Âyetü’l-Kürsî
“Allâhü lâ ilâhe illâ hüve’l-hayyü’l-kayyûm. Lâ te’huzühû sinetün ve lâ nevm. Lehû mâ fi’s-semâvâti ve mâ fi’l-ard. Men-ze’l-lezî yeşfe’u
‘indehû illâ bi-iznih. Ya’lemü mâ beyne eydîhim ve mâ halfehüm. Ve lâ yuhîtûne bi-şey’in min ‘ılmihî illâ bimâ şâe, vesi’a kürsiyyühü’s-
semâvâti ve’l-arda ve lâ yeûdühû hifzuhumâ ve hüve’l-aliyyü’l-azîm.”
Meali:
“Allah, O Allah’tır. O, yegâne hak mâ-buddur ki O’ndan başka İlâh yok, yalnız O; daima yaşayan, duran, tutan, her an bütün hilkat üzerinde hâkim, Hayy ü Kayyum ancak O’dur. Ne gaflet basar O’nu, ne uyku. Göklerde, yerde ne varsa hepsi O’nundur.
Kimin haddine ki izni olmaksızın O’nun yanında şefaat edebilsin? Allah, yarattıklarının işlediklerini, işleyenlerini, geçmişlerini,
geleceklerini bilir. Onlar ise O’nun bildiklerinden yalnız dilediği kadarını kavrayabilir; başka bir şey bilemezler. O’nun kürsüsü, ilmi bütün gökleri ve yeri kucaklamıştır ve bunların koruyuculuğu, bunları görüp gözetmek kendisine bir ağırlık da vermez.
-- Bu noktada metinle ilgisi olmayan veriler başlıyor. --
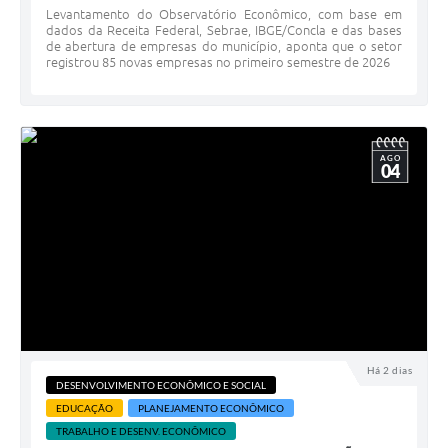
Levantamento do Observatório Econômico, com base em
dados da Receita Federal, Sebrae, IBGE/Concla e das bases
de abertura de empresas do município, aponta que o setor
registrou 85 novas empresas no primeiro semestre de 2026
AGO
04
Há 2 dias
DESENVOLVIMENTO ECONÔMICO E SOCIAL
EDUCAÇÃO
PLANEJAMENTO ECONÔMICO
TRABALHO E DESENV. ECONÔMICO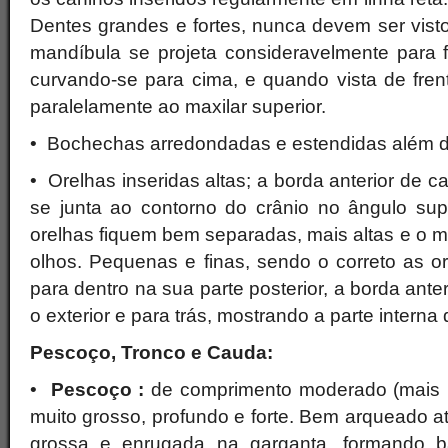
Dentes grandes e fortes, nunca devem ser vist
mandíbula se projeta consideravelmente para f
curvando-se para cima, e quando vista de frent
paralelamente ao maxilar superior.
• Bochechas arredondadas e estendidas além d
• Orelhas inseridas altas; a borda anterior de ca
se junta ao contorno do crânio no ângulo sup
orelhas fiquem bem separadas, mais altas e o ma
olhos. Pequenas e finas, sendo o correto as o
para dentro na sua parte posterior, a borda ante
o exterior e para trás, mostrando a parte interna 
Pescoço, Tronco e Cauda:
•
Pescoço :
de comprimento moderado (mais p
muito grosso, profundo e forte. Bem arqueado at
grossa e enrugada na garganta, formando b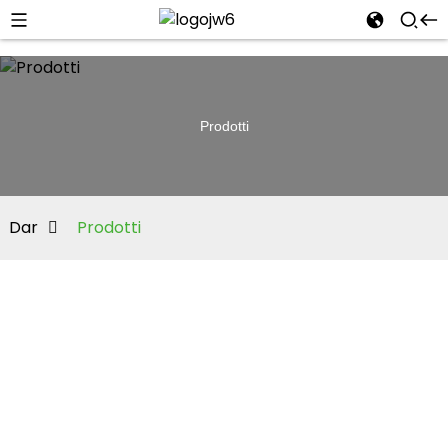
Prodotti
Dar
Prodotti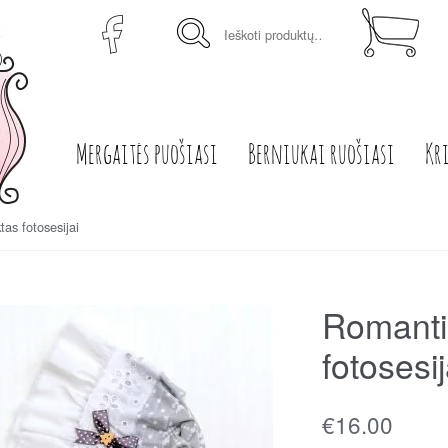
Ieškoti:
Mergaitės puošiasi
Berniukai ruošiasi
Kr
as fotosesijai
Romanti
fotosesij
€
16.00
O, öyle ulu, öyle büyük ve yücedir...”
Peygamberimizin Mübarek Sözlerinden:
“Kur’an’da en büyük âyet, Âyetü’l-Kürsî’dir. Bu âyet bir evde okunursa, oraya otuz gün şeytan yaklaşamaz. Her kim her namazın arkasında bunu okursa, ölünce doğru Cennet’e gider. Çocuklarınıza, âilenize ve komşularınıza bu âyeti öğretin. (Peygamber Efendimiz yatağına yatınca, bu âyeti ve bununla birlikte İhlâs, Felâk ve Nâs sûrelerini okur, eline üfler ve vücudunun her tarafını sıvazlardı.)”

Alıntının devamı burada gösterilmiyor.